▶ YOUR GOAL: Would you please copy each line of the data in which the string "Project" occurs?

▶ TASK MATERIAL:
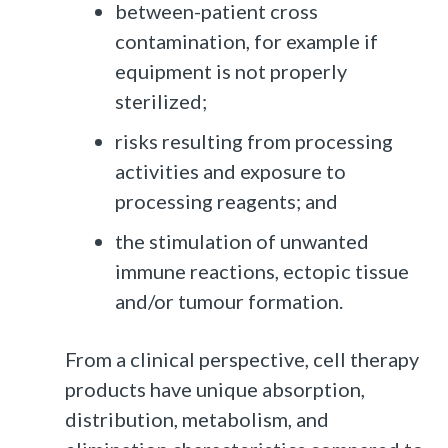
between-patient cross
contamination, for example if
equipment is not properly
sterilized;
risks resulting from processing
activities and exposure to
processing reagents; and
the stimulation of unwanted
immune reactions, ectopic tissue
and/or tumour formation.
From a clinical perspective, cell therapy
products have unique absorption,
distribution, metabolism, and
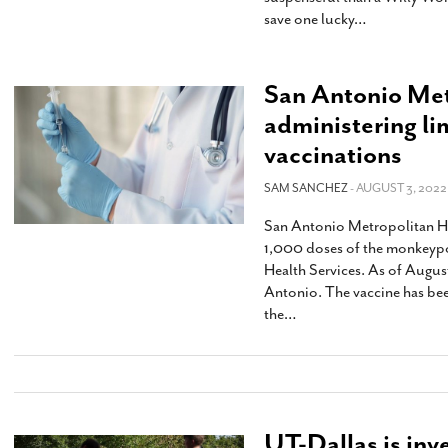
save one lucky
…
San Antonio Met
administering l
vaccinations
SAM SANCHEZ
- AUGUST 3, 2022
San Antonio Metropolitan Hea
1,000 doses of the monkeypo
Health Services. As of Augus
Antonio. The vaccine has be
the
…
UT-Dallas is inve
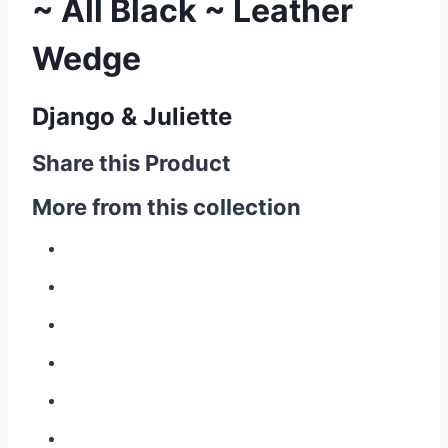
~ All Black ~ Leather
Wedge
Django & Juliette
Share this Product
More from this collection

...

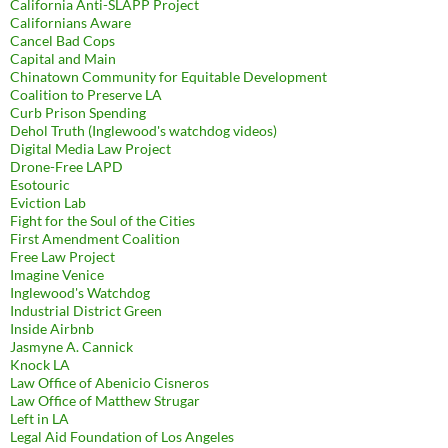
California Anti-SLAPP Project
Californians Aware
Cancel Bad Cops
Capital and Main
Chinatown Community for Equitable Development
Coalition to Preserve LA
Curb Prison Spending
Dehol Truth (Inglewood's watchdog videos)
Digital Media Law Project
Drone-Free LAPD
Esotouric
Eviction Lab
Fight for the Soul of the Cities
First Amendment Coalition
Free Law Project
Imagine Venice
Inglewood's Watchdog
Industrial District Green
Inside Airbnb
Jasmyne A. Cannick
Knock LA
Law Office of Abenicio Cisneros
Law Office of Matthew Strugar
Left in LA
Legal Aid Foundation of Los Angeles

▶ EXERCISE SOLUTION:
California Anti-SLAPP Project
Digital Media Law Project
Free Law Project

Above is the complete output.